In a rational world, in the wake of the massacre of 20 six- and seven-year-old children, the NRA would be saying: You know, you’re right; we more than anyone else advocate safe and legal gun use, and we more than anyone else have an interest in seeing to it that things like this don’t happen. So let’s sit down and craft some laws. That was what the NRA did, in fact, until the 1970s, when the right-wing started smelling political advantage in pressing the many fronts of the culture war. But that isn’t our world, and so we have the grotesque spectacle of the NRA using this massacre and the government’s attempt to do something about it to rile gun owners to the point of insurrection.

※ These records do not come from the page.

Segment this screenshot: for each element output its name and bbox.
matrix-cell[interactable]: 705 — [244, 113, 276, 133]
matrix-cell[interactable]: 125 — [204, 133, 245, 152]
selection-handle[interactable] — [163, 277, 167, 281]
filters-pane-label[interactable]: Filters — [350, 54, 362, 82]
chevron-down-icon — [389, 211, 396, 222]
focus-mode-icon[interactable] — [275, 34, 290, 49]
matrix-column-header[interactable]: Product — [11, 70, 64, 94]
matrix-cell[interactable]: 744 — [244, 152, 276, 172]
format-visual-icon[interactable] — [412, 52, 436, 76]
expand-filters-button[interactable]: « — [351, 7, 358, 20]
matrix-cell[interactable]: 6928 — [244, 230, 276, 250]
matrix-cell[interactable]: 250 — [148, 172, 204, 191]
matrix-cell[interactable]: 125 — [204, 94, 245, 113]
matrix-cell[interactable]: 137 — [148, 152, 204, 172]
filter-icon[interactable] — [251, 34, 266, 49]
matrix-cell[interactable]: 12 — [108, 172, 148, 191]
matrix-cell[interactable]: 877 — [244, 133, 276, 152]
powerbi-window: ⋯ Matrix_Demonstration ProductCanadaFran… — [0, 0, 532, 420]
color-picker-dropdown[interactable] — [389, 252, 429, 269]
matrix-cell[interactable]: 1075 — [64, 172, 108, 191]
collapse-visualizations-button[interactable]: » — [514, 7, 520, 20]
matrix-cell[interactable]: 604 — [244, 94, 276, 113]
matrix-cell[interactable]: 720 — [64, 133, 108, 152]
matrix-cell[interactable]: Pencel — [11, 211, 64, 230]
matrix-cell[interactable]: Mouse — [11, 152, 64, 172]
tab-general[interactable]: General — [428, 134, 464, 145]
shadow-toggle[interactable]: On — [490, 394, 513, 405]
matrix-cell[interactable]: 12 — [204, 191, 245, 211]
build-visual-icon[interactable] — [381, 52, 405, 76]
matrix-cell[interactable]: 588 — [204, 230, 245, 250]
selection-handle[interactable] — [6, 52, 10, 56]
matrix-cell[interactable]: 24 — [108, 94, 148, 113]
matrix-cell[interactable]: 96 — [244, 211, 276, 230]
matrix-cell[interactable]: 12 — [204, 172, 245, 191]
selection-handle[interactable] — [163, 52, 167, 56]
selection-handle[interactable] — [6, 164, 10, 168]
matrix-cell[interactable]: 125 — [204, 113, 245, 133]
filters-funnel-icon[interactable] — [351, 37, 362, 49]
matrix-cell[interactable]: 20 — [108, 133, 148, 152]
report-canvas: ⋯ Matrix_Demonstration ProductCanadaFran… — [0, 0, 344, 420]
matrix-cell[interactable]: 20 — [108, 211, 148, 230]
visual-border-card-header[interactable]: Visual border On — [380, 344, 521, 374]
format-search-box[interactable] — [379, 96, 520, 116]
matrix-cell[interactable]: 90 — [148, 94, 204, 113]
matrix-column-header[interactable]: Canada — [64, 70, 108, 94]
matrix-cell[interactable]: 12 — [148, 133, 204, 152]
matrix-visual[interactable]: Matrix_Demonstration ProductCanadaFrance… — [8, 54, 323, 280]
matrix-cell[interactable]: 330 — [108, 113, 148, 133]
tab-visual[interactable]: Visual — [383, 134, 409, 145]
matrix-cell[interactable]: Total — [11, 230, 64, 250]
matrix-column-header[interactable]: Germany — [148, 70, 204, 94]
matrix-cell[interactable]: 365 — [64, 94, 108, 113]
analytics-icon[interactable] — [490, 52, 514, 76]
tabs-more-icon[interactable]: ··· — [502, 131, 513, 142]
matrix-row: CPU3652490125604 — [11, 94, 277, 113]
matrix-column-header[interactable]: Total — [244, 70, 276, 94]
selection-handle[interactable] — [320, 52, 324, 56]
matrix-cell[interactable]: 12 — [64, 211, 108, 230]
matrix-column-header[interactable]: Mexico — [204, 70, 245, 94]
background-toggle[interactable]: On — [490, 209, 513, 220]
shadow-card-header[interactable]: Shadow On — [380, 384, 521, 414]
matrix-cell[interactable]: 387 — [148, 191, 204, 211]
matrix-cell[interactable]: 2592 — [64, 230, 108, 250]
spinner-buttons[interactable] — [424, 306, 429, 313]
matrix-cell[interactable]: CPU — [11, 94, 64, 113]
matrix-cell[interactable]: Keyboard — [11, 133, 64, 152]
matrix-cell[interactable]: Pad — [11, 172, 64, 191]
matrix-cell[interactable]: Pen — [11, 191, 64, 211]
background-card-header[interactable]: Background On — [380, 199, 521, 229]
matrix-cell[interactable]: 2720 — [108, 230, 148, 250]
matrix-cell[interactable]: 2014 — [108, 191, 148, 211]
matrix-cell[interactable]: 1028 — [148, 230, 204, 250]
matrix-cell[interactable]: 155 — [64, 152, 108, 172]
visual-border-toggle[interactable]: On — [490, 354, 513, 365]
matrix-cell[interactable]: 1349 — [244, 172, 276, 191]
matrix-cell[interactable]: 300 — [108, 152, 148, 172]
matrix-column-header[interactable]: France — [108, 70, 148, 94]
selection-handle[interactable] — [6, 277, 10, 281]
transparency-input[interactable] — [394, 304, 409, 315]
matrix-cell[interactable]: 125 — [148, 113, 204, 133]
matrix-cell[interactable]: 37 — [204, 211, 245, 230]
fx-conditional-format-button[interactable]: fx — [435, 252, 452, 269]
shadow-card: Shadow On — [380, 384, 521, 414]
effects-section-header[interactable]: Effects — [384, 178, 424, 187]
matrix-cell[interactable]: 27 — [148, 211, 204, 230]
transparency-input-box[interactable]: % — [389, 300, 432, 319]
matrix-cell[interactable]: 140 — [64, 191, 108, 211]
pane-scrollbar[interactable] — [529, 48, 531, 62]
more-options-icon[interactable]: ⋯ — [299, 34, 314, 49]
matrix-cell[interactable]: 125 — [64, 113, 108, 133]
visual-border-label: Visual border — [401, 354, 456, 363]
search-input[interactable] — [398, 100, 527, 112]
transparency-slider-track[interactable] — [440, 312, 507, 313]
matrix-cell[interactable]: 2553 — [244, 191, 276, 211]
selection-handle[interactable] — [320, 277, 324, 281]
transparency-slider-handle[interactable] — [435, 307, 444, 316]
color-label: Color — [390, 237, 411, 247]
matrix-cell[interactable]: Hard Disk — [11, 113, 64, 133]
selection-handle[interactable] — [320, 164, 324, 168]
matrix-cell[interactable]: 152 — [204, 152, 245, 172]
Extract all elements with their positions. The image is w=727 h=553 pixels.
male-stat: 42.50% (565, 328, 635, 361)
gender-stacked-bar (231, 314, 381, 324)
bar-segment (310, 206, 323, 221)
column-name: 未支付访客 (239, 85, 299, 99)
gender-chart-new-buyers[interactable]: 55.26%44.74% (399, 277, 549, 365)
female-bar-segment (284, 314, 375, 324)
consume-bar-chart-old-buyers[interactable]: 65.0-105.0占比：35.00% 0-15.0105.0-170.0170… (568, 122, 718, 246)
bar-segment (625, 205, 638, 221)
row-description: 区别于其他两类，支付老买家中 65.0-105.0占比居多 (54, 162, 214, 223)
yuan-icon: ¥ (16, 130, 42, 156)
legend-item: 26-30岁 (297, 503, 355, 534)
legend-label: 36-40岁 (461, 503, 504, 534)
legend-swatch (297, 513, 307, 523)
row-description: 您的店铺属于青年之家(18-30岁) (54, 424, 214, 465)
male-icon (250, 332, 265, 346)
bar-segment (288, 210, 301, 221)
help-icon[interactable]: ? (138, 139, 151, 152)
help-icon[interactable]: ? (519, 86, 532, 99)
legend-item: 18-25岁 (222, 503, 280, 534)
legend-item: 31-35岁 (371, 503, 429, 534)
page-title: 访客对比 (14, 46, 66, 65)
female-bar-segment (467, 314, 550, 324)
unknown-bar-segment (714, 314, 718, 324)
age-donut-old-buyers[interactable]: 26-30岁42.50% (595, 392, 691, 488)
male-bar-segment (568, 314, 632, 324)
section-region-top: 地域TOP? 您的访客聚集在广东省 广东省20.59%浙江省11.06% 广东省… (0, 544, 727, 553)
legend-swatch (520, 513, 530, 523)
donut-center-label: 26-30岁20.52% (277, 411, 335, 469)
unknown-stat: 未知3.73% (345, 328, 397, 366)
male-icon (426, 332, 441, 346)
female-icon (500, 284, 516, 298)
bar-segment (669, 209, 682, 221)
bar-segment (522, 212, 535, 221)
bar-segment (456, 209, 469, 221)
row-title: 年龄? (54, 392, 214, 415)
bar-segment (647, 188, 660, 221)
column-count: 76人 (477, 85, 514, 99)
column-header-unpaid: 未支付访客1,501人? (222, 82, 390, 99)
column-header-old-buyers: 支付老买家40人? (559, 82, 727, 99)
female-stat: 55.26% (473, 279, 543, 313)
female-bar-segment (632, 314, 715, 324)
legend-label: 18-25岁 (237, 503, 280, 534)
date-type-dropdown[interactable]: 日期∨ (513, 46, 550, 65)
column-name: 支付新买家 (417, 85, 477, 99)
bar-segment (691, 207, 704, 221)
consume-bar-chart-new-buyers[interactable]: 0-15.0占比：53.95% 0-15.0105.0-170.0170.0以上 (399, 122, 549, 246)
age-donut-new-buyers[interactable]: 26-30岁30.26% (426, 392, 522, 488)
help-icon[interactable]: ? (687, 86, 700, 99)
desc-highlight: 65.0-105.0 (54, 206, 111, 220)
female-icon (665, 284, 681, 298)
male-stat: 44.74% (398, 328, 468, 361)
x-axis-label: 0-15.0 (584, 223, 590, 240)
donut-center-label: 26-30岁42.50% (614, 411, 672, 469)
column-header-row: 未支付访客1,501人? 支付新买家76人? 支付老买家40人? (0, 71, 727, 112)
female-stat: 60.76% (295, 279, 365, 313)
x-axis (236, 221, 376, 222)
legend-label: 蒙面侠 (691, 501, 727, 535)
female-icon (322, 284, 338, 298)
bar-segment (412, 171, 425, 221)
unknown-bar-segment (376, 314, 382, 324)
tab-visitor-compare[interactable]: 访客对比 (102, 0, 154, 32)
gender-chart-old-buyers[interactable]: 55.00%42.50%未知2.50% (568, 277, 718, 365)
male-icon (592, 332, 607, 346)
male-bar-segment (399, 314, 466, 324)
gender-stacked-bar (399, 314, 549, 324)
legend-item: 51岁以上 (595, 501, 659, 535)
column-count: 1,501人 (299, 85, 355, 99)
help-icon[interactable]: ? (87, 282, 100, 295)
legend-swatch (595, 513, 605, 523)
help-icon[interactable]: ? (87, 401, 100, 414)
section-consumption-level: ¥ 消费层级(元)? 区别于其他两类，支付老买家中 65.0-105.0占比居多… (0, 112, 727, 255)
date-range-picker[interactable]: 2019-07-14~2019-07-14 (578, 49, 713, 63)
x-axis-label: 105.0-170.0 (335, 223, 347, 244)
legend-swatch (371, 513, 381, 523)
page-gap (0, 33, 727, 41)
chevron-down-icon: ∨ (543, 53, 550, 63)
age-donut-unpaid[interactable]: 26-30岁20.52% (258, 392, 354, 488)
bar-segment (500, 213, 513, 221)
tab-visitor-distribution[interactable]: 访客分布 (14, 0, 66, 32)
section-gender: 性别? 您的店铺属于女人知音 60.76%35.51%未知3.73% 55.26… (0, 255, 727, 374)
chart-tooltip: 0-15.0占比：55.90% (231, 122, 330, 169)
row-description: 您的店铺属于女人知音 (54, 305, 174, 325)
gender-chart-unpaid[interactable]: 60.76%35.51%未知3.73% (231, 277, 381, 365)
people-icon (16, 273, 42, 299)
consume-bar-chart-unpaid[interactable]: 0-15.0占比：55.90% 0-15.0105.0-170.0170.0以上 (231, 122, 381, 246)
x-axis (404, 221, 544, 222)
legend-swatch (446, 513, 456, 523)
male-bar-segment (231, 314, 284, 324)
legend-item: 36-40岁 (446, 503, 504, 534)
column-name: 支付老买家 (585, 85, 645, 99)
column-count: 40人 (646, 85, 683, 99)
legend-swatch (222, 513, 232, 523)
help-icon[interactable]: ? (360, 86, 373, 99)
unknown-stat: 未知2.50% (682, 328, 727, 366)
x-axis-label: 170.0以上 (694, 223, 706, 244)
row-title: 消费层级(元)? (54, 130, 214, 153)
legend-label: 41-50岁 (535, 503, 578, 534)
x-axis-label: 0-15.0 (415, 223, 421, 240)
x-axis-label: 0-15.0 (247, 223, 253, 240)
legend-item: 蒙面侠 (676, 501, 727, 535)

I hope Biden comes out with tough recommendations Tuesday. Even if the administration has to back down from a couple of things eventually and settle for less than it wanted—and less than we need—I hope at least that Obama and Biden are willing to do us all the simple honor of speaking the truth about the gun lobby. If they can’t be defeated just yet, they can at least be spoken of as the monsters they are. And if Newtown is not fated to result in wholesale changes in gun laws, at least it might be remembered 10 or 20 years from now as the beginning of the end of the NRA, the start of a period when the lies lost some of their force.